There’s another key public institution that disproportionately relies on police: schools. Police officers are called on to handle student outbursts—often escalating the problem, and without carefully considering whether students actually pose a threat. Police presence is disruptive to the educational experience, particularly for students of color. Black students are twice as likely to be referred than all other students. And while students with disabilities make up only 12 percent of school enrollment nationally, they make up 28 percent of law enforcement referrals in a single year.
Those are a few of the reasons CDF-TX joined other advocacy organizations to call for the Houston Independent School District to divest from policing (for which it spent over $18 million in the 2016-2017 academic year alone). At a time when school districts are facing budget shortfalls, these funds can instead be put towards hiring and training social workers to address bullying, disruptiveness, harassment, and other non-violent, commonplace student behaviors.
Cities too can divest from police departments and re-invest those resources in community-based, data-driven, and prevention-focused interventions that can improve the social determinants of health. Doing so requires experts versed in public health—not policing. That includes social workers who can connect people who are displaced with appropriate housing and supportive resources. It includes community workers who can provide culturally appropriate and trauma-informed outreach. It includes restorative justice experts who can mediate situations while ensuring every participant’s safety. And it includes emergency personnel who can be the first to respond to drug offenses and connect people to rehabilitation programs.
Studies show that shifting from criminalization to a primary prevention framework leads to improvements in educational attainment, employment rates, socioeconomic outcomes, and short- and long-term health outcomes. It’s also cost-effective: doing so provides people with resources, and reduces their need for costly law enforcement interventions. Using restorative justice in school settings has led to reductions in suspensions, expulsions, and law enforcement referrals. Providing permanent housing to those vulnerable to homelessness has reduced crisis interventions and improved social and health outcomes for that population, while saving money for cities. Community-based organizations have more effectively connected survivors with counseling services while de-escalating their crises. People facing mental health and substance abuse issues are less likely to be detained when they have access to the counselors they need. The evidence is impossible to ignore.
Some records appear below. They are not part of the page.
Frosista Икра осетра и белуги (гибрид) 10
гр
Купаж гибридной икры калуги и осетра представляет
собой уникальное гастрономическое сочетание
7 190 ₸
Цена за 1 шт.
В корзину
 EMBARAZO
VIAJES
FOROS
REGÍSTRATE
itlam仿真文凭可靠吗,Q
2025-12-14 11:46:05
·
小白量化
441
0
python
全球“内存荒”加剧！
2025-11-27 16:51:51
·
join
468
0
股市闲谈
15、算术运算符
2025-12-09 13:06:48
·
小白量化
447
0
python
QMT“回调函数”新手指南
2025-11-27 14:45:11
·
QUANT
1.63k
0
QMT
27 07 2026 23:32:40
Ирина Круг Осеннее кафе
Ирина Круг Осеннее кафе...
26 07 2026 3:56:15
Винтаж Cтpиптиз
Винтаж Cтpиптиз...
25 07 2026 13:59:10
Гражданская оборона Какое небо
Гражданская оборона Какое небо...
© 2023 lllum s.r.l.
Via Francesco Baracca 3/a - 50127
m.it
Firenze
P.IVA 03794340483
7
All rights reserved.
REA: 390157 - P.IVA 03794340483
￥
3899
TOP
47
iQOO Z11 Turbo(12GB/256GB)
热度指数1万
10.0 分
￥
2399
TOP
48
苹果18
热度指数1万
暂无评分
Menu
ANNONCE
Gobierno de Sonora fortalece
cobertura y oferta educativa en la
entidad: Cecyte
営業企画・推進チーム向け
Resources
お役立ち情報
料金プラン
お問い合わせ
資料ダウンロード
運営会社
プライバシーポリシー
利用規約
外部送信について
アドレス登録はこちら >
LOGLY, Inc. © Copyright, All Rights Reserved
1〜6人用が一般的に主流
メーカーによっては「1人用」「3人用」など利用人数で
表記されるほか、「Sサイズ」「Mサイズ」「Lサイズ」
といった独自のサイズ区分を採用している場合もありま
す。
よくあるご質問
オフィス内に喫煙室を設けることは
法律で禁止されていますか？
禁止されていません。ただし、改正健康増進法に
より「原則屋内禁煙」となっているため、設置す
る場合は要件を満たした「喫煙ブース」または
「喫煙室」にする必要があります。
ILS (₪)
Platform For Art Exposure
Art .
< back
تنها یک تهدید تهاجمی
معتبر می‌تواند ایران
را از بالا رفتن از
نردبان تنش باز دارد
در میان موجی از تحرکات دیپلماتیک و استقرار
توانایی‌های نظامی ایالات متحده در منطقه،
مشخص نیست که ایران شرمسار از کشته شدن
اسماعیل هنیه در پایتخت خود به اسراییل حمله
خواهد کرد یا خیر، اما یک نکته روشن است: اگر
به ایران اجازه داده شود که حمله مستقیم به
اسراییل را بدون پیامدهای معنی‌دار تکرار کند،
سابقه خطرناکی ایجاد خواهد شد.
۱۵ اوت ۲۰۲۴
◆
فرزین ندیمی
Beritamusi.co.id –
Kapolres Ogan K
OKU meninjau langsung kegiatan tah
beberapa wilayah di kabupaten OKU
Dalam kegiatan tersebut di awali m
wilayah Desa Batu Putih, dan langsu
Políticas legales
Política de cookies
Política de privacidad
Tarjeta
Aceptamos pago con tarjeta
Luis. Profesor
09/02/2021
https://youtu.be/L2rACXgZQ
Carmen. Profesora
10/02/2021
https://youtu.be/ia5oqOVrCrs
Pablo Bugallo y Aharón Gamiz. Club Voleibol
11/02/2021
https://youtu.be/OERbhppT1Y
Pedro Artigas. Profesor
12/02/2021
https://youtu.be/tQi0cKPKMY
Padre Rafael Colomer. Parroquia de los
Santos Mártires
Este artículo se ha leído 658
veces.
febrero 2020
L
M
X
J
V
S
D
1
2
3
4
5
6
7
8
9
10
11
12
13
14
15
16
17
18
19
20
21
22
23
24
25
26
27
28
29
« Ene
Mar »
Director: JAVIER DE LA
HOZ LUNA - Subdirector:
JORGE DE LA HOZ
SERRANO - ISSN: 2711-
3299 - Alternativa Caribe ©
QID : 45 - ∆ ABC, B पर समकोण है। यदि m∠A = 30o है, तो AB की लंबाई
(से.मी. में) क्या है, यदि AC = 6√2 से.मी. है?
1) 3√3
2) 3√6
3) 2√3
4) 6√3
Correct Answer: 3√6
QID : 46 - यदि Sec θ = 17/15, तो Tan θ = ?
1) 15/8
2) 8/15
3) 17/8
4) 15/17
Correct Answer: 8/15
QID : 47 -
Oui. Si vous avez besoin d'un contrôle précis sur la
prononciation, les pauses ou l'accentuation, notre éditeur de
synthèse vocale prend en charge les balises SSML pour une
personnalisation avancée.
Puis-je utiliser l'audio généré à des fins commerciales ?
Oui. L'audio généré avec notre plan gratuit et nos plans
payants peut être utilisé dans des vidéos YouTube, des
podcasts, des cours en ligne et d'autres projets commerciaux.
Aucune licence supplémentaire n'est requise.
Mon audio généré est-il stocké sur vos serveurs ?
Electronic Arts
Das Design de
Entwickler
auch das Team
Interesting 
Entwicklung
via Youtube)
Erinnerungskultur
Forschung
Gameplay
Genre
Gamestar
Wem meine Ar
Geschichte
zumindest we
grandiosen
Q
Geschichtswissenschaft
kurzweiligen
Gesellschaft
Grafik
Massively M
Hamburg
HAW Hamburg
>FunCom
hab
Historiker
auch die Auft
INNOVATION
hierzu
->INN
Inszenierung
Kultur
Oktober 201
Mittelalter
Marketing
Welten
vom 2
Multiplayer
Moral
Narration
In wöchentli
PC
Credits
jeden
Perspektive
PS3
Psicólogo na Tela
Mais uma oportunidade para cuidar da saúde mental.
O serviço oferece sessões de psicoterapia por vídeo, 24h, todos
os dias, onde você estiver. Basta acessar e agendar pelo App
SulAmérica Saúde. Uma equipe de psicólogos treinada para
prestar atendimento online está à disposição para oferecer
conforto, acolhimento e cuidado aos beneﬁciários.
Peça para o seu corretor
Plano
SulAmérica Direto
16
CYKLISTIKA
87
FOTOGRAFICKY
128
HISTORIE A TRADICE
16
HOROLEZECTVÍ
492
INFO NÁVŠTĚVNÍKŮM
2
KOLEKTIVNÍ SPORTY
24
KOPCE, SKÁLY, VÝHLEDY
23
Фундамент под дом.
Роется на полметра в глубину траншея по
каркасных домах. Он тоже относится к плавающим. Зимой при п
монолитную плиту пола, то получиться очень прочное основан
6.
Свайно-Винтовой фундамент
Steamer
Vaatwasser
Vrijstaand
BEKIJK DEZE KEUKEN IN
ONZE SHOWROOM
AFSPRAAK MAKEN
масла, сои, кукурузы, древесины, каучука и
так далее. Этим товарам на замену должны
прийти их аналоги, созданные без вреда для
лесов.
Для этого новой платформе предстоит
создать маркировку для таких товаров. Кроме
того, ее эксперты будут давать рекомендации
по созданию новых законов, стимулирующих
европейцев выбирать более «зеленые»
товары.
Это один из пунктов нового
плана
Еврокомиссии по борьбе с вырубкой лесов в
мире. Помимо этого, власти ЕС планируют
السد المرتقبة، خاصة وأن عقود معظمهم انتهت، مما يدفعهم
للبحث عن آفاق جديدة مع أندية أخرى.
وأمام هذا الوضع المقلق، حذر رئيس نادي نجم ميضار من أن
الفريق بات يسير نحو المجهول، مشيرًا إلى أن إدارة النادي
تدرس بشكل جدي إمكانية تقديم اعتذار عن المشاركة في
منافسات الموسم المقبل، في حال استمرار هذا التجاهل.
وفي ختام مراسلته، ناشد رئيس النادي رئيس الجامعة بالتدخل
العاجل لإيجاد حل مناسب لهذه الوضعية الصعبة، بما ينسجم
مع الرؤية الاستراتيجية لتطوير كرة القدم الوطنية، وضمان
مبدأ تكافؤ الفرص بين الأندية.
We have a great opportunity to join this movement in the state of Texas, where the largest cities continue to give the highest portion of funds for a single department to law enforcement. In Austin’s 2019-2020 fiscal year, City Council reserved 39.9% of the general fund for the police department. They allocated only 7.9% of funds for Austin Public Health, and the smallest portion to Neighborhood Housing and Community Development, at 0.7%. In San Antonio, 37.5% of its general fund went to police, followed by 36% in Dallas, and 33.1% in Houston.
Defunding the police isn’t just about the police—it’s about reassigning the current responsibilities of our officers to more qualified experts. History has shown that our law enforcement system maintains a racial hierarchy, locks marginalized groups out, and deepens inequity. And our social science evidence has repeatedly pointed to the need for public health interventions instead. As health advocates, we must join this call. We must ask our cities and schools to re-invest in the social determinants of health—and in the very resources that keep people safe from police violence.